Extract structured data from user messages.

With few-shot:

Extract structured data from user messages.

Example:
Input: "I want to book a flight from NYC to LA on March 15 for 2 people"
Output: {
  "intent": "book_flight",
  "origin": "NYC",
  "destination": "LA",
  "date": "2026-03-15",
  "passengers": 2
}

How Many Examples Are Needed?

1 example: Teaches pattern recognition for simple tasks (classification, basic extraction)
3 examples: Standard choice for moderate complexity; covers edge cases and variation
5+ examples: Use for complex reasoning, multiple decision points, or high stakes
10+ examples: Overkill except for highly specialized tasks; token cost often exceeds benefit

Rule of thumb: Start with 1 example, add more if the model fails or shows inconsistency.

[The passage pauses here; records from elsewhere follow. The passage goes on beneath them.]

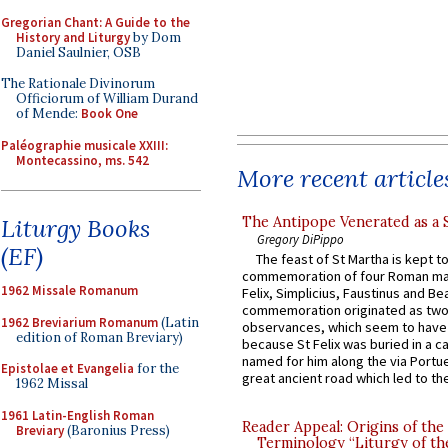
Gregorian Chant: A Guide to the
History and Liturgy
by Dom
Daniel Saulnier, OSB
The Rationale Divinorum
Officiorum of William Durand
of Mende:
Book One
Paléographie musicale XXIII:
Montecassino, ms. 542
More recent article
The Antipope Venerated as a 
Liturgy Books
Gregory DiPippo
(EF)
The feast of St Martha is kept t
commemoration of four Roman ma
1962 Missale Romanum
Felix, Simplicius, Faustinus and Bea
commemoration originated as two
1962 Breviarium Romanum
(Latin
observances, which seem to have
edition of Roman Breviary)
because St Felix was buried in a 
named for him along the via Portue
Epistolae et Evangelia
for the
great ancient road which led to the 
1962 Missal
1961 Latin-English Roman
Reader Appeal: Origins of the
Breviary
(Baronius Press)
Terminology “Liturgy of th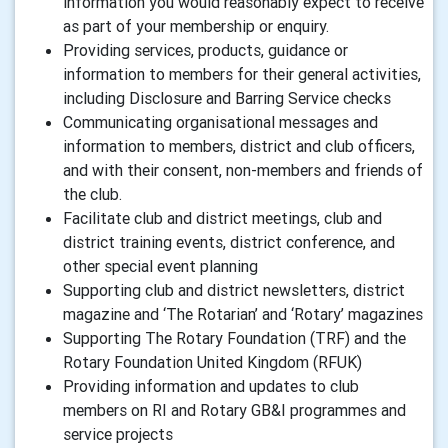
information you would reasonably expect to receive
as part of your membership or enquiry.
Providing services, products, guidance or
information to members for their general activities,
including Disclosure and Barring Service checks
Communicating organisational messages and
information to members, district and club officers,
and with their consent, non-members and friends of
the club.
Facilitate club and district meetings, club and
district training events, district conference, and
other special event planning
Supporting club and district newsletters, district
magazine and ‘The Rotarian’ and ‘Rotary’ magazines
Supporting The Rotary Foundation (TRF) and the
Rotary Foundation United Kingdom (RFUK)
Providing information and updates to club
members on RI and Rotary GB&I programmes and
service projects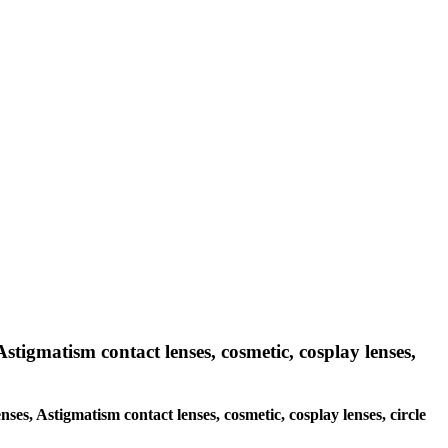
Astigmatism contact lenses, cosmetic, cosplay lenses,
nses, Astigmatism contact lenses, cosmetic, cosplay lenses, circle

Example Selection Strategies

Choose examples that:

Cover diversity: Include edge cases, typical cases, and boundary cases
Match distribution: If 80% of inputs are simple queries, make sure 80% of examples are simple
Show variation: Don’t repeat the same pattern multiple times
Are representative: Use real data from your actual use cases, not synthetic examples

Bad example set (too similar):

Example 1: "Book a flight NYC to LA"
Example 2: "Book a flight Boston to Miami"
Example 3: "Book a flight Seattle to Denver"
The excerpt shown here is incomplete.